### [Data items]

▼

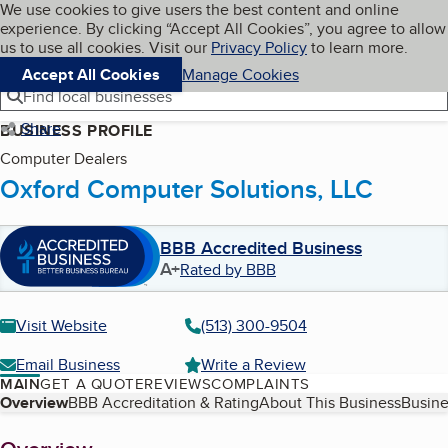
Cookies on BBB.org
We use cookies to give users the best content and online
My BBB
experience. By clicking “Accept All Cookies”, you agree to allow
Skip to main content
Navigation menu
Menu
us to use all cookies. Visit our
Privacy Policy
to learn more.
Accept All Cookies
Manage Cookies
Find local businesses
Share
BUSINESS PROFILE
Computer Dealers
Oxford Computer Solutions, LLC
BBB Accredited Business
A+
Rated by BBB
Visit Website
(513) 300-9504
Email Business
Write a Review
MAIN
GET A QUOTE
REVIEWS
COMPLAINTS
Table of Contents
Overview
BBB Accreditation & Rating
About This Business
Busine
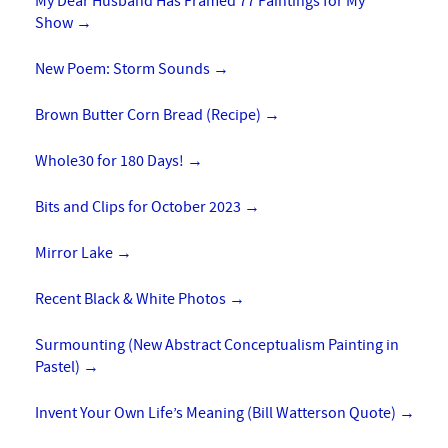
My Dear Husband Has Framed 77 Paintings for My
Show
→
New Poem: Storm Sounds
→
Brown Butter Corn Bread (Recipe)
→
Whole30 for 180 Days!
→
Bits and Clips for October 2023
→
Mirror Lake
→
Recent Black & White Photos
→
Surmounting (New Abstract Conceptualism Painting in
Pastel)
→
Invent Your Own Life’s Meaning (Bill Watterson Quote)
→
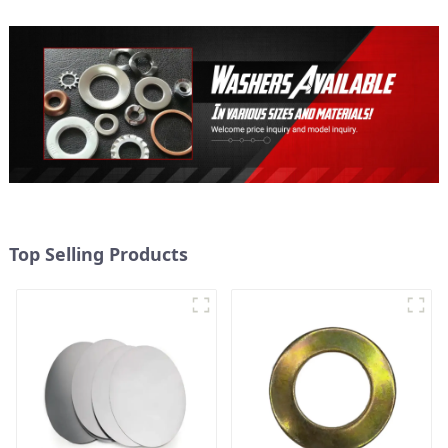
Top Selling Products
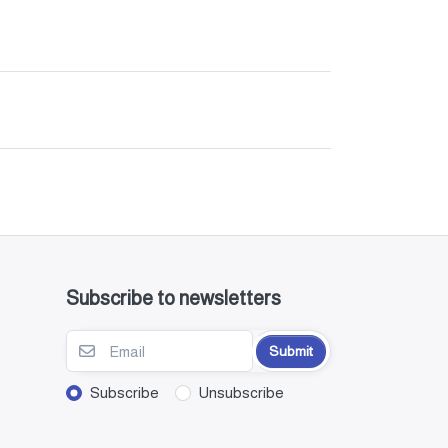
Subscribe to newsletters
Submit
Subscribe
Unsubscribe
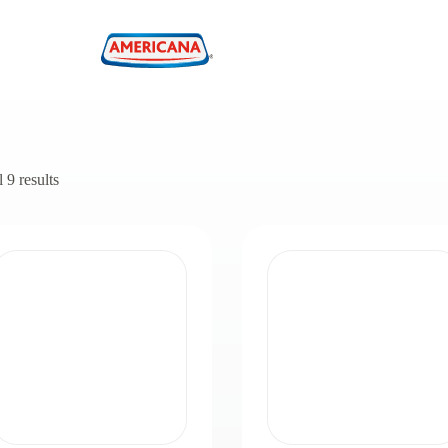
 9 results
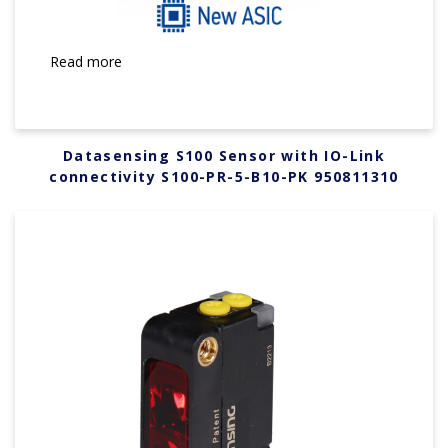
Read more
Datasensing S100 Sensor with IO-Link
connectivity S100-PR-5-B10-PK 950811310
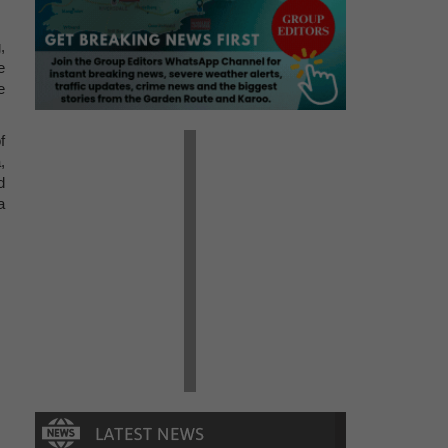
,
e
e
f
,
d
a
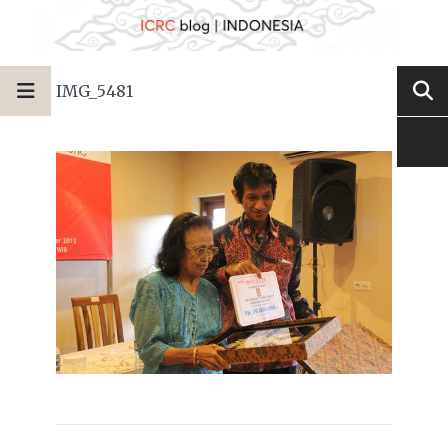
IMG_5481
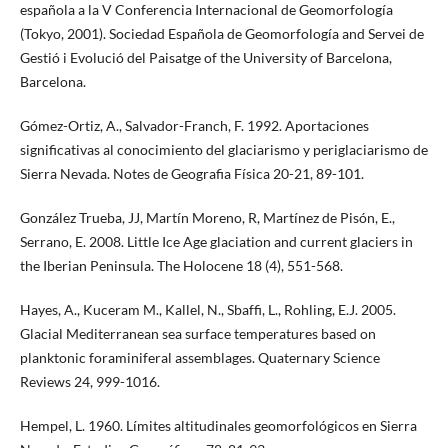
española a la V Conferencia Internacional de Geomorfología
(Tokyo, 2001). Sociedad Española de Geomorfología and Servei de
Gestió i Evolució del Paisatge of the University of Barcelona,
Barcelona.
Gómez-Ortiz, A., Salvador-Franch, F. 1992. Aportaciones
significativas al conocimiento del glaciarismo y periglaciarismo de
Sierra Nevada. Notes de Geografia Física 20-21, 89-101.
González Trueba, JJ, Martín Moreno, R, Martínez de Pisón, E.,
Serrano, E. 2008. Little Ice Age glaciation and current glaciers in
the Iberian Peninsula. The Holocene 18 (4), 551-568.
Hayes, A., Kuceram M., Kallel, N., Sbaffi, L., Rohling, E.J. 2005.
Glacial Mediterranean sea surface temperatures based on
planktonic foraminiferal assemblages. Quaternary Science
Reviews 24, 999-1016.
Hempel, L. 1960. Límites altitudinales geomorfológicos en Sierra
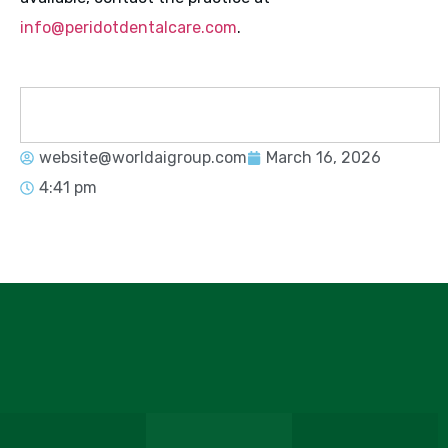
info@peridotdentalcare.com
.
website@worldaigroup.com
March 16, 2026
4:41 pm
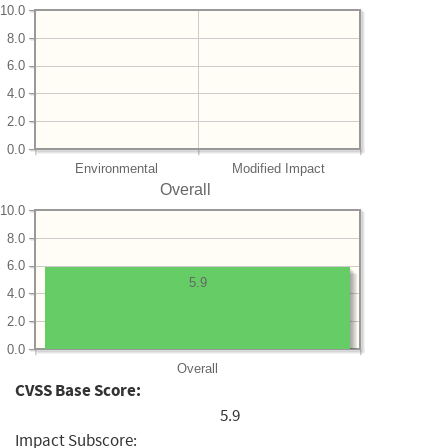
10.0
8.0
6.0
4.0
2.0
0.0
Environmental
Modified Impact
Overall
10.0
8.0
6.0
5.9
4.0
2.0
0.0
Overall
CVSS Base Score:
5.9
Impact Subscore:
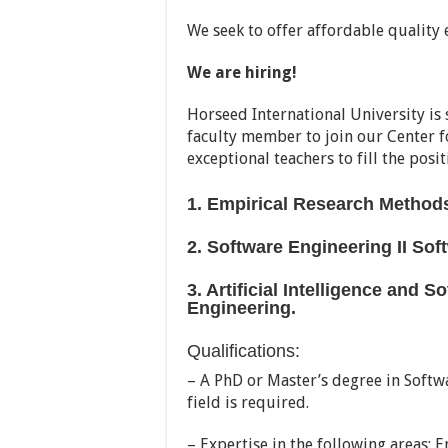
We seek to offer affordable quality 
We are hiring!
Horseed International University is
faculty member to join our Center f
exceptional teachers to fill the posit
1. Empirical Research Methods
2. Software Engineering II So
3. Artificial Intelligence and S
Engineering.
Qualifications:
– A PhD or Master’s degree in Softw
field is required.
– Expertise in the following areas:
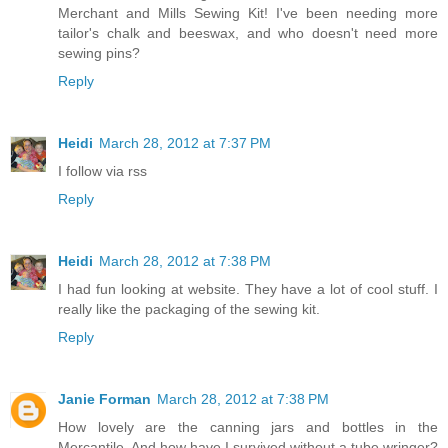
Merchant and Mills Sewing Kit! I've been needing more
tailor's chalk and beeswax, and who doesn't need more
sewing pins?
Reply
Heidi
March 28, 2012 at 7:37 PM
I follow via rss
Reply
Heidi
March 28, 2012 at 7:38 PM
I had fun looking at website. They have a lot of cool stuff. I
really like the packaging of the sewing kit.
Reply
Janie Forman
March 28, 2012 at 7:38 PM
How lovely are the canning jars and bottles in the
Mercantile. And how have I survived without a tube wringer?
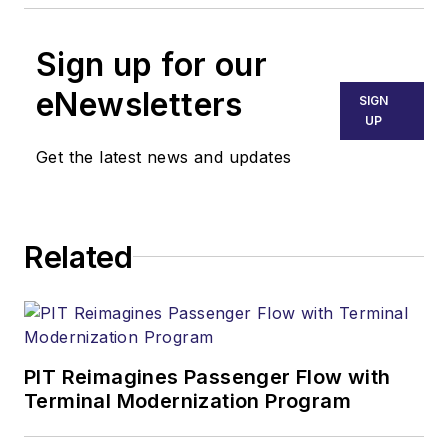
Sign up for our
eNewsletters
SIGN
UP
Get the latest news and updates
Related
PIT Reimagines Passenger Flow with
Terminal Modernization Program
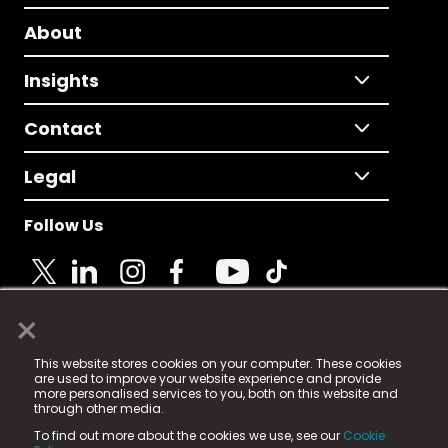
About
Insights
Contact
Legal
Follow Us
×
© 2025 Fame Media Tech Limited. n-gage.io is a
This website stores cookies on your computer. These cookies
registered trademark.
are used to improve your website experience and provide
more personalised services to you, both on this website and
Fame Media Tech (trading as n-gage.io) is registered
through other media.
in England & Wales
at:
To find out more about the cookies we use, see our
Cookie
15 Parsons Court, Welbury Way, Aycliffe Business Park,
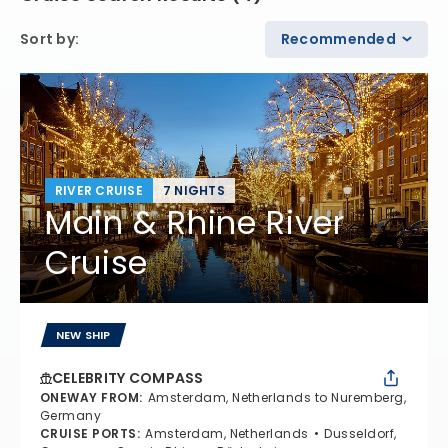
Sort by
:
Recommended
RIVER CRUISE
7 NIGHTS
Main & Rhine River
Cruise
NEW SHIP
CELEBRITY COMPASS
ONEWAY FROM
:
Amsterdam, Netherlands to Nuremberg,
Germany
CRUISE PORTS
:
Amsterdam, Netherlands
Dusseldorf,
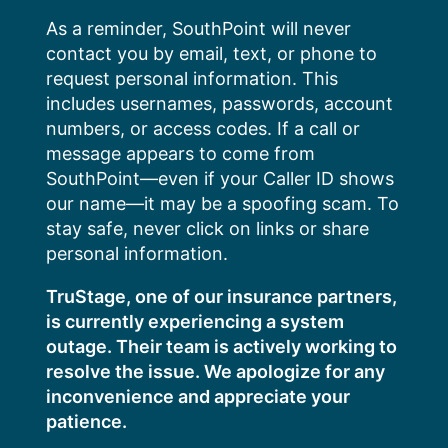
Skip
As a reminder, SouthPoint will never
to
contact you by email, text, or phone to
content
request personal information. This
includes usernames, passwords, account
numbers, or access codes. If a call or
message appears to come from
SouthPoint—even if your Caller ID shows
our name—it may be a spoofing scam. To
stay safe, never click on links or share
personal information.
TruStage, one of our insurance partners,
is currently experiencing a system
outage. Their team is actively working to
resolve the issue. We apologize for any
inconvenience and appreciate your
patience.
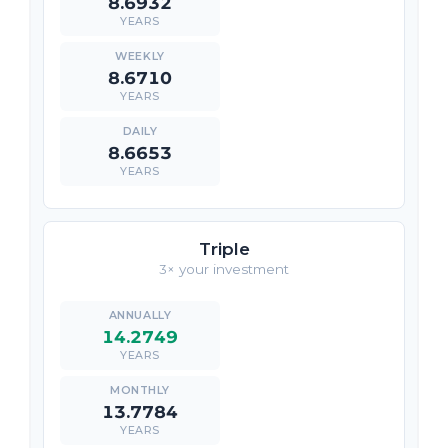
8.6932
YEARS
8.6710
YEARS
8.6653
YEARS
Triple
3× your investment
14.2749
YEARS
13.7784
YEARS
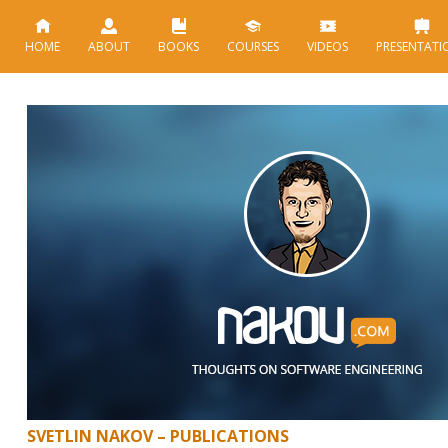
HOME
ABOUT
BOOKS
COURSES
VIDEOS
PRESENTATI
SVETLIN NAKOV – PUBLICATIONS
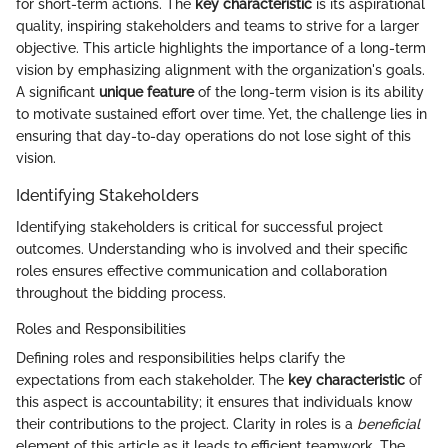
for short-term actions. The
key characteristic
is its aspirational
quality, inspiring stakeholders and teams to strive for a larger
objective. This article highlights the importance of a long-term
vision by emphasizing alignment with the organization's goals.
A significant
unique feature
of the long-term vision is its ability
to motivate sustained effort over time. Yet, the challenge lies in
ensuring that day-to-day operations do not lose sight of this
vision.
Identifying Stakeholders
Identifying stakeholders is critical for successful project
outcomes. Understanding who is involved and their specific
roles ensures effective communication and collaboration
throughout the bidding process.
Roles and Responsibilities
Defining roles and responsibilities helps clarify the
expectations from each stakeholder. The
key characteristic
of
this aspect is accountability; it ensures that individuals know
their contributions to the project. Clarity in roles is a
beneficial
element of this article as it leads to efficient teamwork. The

▲

### [ABOUT THIS EXERCISE]
Reproduce, without alteration and without pictures, only those lines that lie between the first line of the entries above and the line containing "Hayes, A., Kuceram", both of them included.

### [RESULT]
Cookies on BBB.org
We use cookies to give users the best content and online
My BBB
experience. By clicking “Accept All Cookies”, you agree to allow
Skip to main content
Navigation menu
Menu
us to use all cookies. Visit our
Privacy Policy
to learn more.
Accept All Cookies
Manage Cookies
Find local businesses
Share
BUSINESS PROFILE
Computer Dealers
Oxford Computer Solutions, LLC
BBB Accredited Business
A+
Rated by BBB
Visit Website
(513) 300-9504
Email Business
Write a Review
MAIN
GET A QUOTE
REVIEWS
COMPLAINTS
Table of Contents
Overview
BBB Accreditation & Rating
About This Business
Busine
My Dear Husband Has Framed 77 Paintings for My
Show
→
New Poem: Storm Sounds
→
Brown Butter Corn Bread (Recipe)
→
Whole30 for 180 Days!
→
Bits and Clips for October 2023
→
Mirror Lake
→
Recent Black & White Photos
→
Surmounting (New Abstract Conceptualism Painting in
Pastel)
→
Invent Your Own Life’s Meaning (Bill Watterson Quote)
→
Top Selling Products
Subscribe to newsletters
Submit
Subscribe
Unsubscribe
 9 results
Read more
Datasensing S100 Sensor with IO-Link
connectivity S100-PR-5-B10-PK 950811310
,
e
e
f
,
d
a
IMG_5481
española a la V Conferencia Internacional de Geomorfología
(Tokyo, 2001). Sociedad Española de Geomorfología and Servei de
Gestió i Evolució del Paisatge of the University of Barcelona,
Barcelona.
Gómez-Ortiz, A., Salvador-Franch, F. 1992. Aportaciones
significativas al conocimiento del glaciarismo y periglaciarismo de
Sierra Nevada. Notes de Geografia Física 20-21, 89-101.
González Trueba, JJ, Martín Moreno, R, Martínez de Pisón, E.,
Serrano, E. 2008. Little Ice Age glaciation and current glaciers in
the Iberian Peninsula. The Holocene 18 (4), 551-568.
Hayes, A., Kuceram M., Kallel, N., Sbaffi, L., Rohling, E.J. 2005.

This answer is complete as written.